As the Sheriff looks ahead, the dust unsettled in the wind, you see his future through his eyes – bleak & hopeless. He trudges along, his spurs announcing the effort he has to make as we see the accident as it would have happened, ages ago. We relive those heartbreaking moments as a little boy loses control over the reins as his father deals with an armed attack. We watch in horror as the wheel hits a boulder and causes the carriage to swerve throwing the little boy off his seat.
The horses neigh, the carriage breaks apart and the father is flung off the cliff amongst detritus that leaves behind shattered pieces of an unfulfilled journey. When the boy wakes up to find his father hanging by the cliff, hopes are renewed and efforts are made.
Today, the place holds the vestiges of that accident. There remains the bones, the shattered fragments and the broken spirit of a boy who could never forgive himself for the accident. As he edges closer to welcome the relief, his eyes are distracted, once again, by a forgotten friend: the pocket watch. It survived, as the sole witness of a dreadful tragedy. He reaches for it & dusts off its hunter-case; only to find in it the portrait of his father and himself when he was a little boy. Holding it close to his chest, he mourns his loss & then makes peace; with the rising sun as the testament of a renewed life.

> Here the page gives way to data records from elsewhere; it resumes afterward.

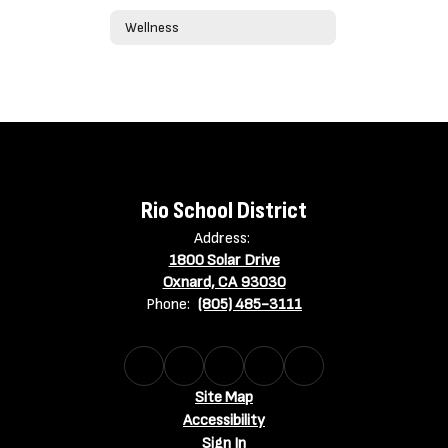
Wellness
Rio School District
Address:
1800 Solar Drive
Oxnard, CA 93030
Phone:
(805) 485-3111
Site Map
Accessibility
Sign In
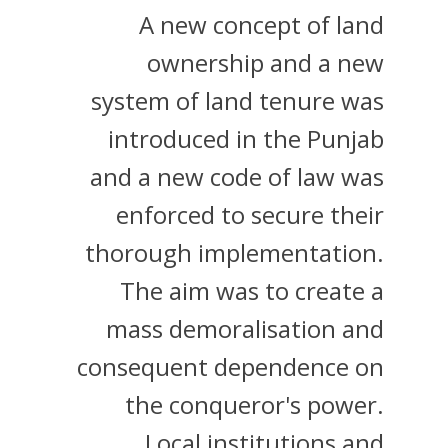
A new concept of land
ownership and a new
system of land tenure was
introduced in the Punjab
and a new code of law was
enforced to secure their
thorough implementation.
The aim was to create a
mass demoralisation and
consequent dependence on
the conqueror's power.
Local institutions and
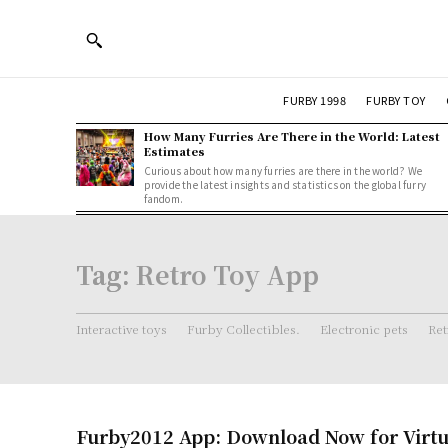
FURBY 1998
FURBY TOY
How Many Furries Are There in the World: Latest
Estimates
Curious about how many furries are there in the world? We
provide the latest insights and statistics on the global furry
fandom.
Tag:
Retro Toy App
Interactive toys
Furby Collectibles.
Electronic pets
Ret
Furby2012 App: Download Now for Virtu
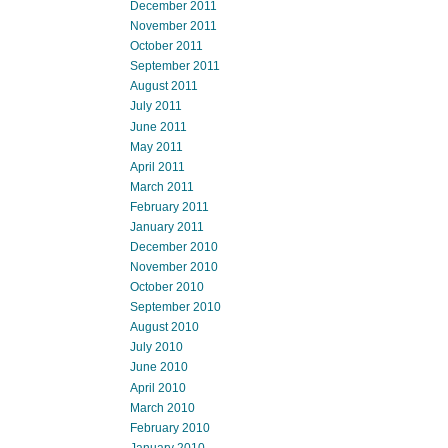
December 2011
November 2011
October 2011
September 2011
August 2011
July 2011
June 2011
May 2011
April 2011
March 2011
February 2011
January 2011
December 2010
November 2010
October 2010
September 2010
August 2010
July 2010
June 2010
April 2010
March 2010
February 2010
January 2010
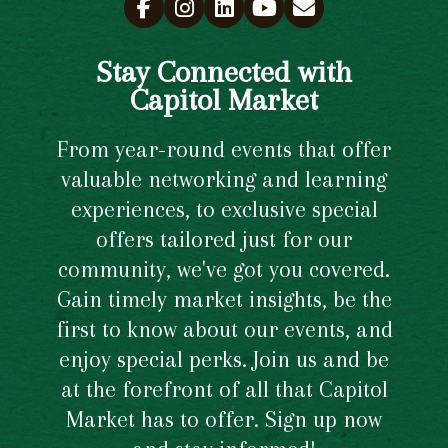
Stay Connected with
Capitol Market
From year-round events that offer
valuable networking and learning
experiences, to exclusive special
offers tailored just for our
community, we've got you covered.
Gain timely market insights, be the
first to know about our events, and
enjoy special perks. Join us and be
at the forefront of all that Capitol
Market has to offer. Sign up now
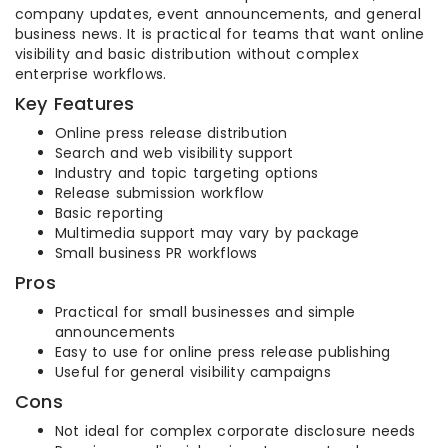
company updates, event announcements, and general
business news. It is practical for teams that want online
visibility and basic distribution without complex
enterprise workflows.
Key Features
Online press release distribution
Search and web visibility support
Industry and topic targeting options
Release submission workflow
Basic reporting
Multimedia support may vary by package
Small business PR workflows
Pros
Practical for small businesses and simple
announcements
Easy to use for online press release publishing
Useful for general visibility campaigns
Cons
Not ideal for complex corporate disclosure needs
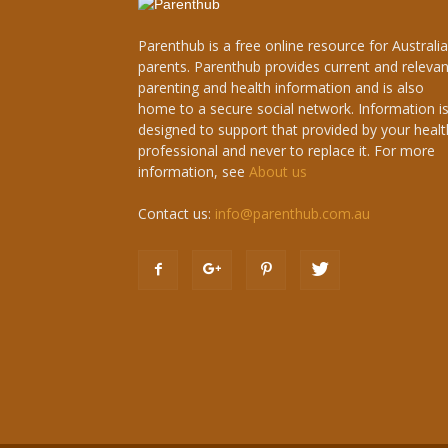
Parenthub is a free online resource for Australi
parents. Parenthub provides current and relevan
parenting and health information and is also
home to a secure social network. Information i
designed to support that provided by your healt
professional and never to replace it. For more
information, see
About us
Contact us:
info@parenthub.com.au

‘Borrowed Time’ is gripping, moving and soul-gratifying. Written by Andrew Coats, Lou Hamon-Lhadj & Mark C. Harris, the script is water-tight. The direction and animation carries a heavy print of Pixar’s work and the music is complementary. It’s everything that you wouldn’t expect out of an animation; it’s everything that is perfect in an animation.
Watch ‘Borrowed Time’ to understand what weighs down the Sheriff’s heart. It’s a lesson for all those struggling to let go of their past and crucifying themselves for its happenings.